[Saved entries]
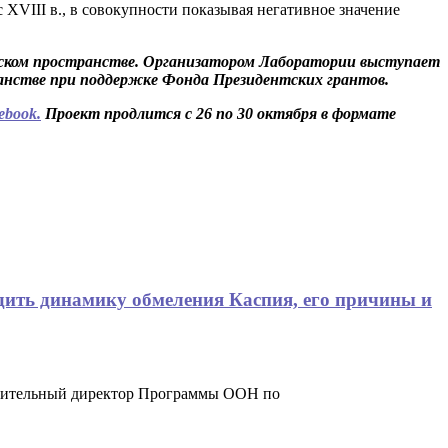
 XVIII в., в совокупности показывая негативное значение
йском пространстве. Организатором Лаборатории выступает
нстве при поддержке Фонда Президентских грантов.
ebook
.
Проект продлится с 26 по 30 октября в формате
дить динамику обмеления Каспия, его причины и
лнительный директор Программы ООН по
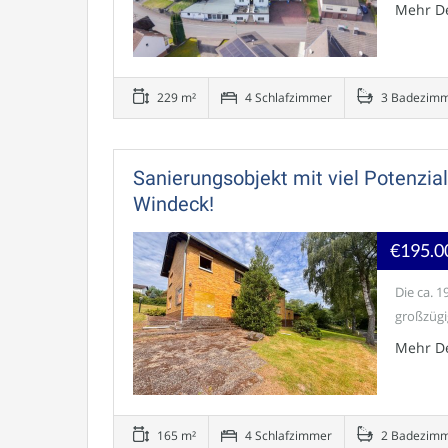
Mehr De
229 m²
4 Schlafzimmer
3 Badezim
Sanierungsobjekt mit viel Potenzia
Windeck!
€195.0
Die ca. 
großzügi
Mehr De
165 m²
4 Schlafzimmer
2 Badezim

#### [Goal of the exercise]
Please hand back every entry above exactly, with no images in the copy.

#### [Answer below]
 XVIII в., в совокупности показывая негативное значение
йском пространстве. Организатором Лаборатории выступает
нстве при поддержке Фонда Президентских грантов.
ebook
.
Проект продлится с 26 по 30 октября в формате
дить динамику обмеления Каспия, его причины и
лнительный директор Программы ООН по
Mehr De
229 m²
4 Schlafzimmer
3 Badezim
Sanierungsobjekt mit viel Potenzia
Windeck!
€195.0
Die ca. 
großzügi
Mehr De
165 m²
4 Schlafzimmer
2 Badezim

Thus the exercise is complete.